### TASK STATEMENT
No pictures go into the output, which should consist only of the lines from the first line of the data through the line with "онкологического диспансера в", copied exactly.

Dataset entries
——————

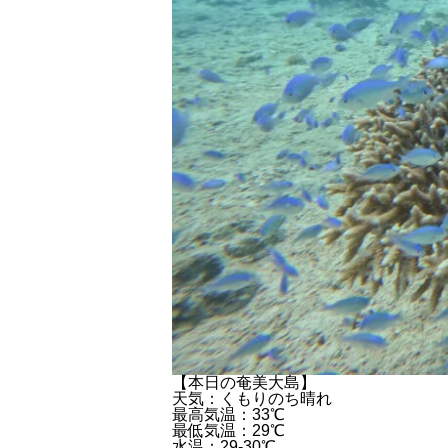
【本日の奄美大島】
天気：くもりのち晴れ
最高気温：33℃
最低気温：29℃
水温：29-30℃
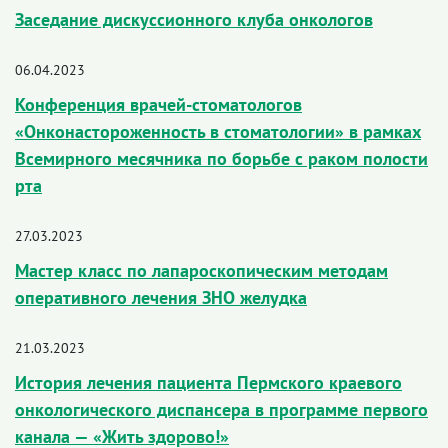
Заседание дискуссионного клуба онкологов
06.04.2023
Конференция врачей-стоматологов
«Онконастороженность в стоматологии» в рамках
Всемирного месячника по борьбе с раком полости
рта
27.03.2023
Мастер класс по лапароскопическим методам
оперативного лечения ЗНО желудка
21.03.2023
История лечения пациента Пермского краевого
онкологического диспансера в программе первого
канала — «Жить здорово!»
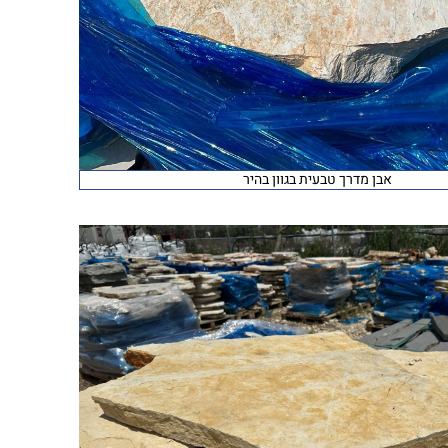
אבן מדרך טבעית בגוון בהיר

——————

### SOLVED PROBLEM
【本日の奄美大島】
天気：くもりのち晴れ
最高気温：33℃
最低気温：29℃
水温：29-30℃
Заседание дискуссионного клуба онкологов
06.04.2023
Конференция врачей-стоматологов
«Онконастороженность в стоматологии» в рамках
Всемирного месячника по борьбе с раком полости
рта
27.03.2023
Мастер класс по лапароскопическим методам
оперативного лечения ЗНО желудка
21.03.2023
История лечения пациента Пермского краевого
онкологического диспансера в программе первого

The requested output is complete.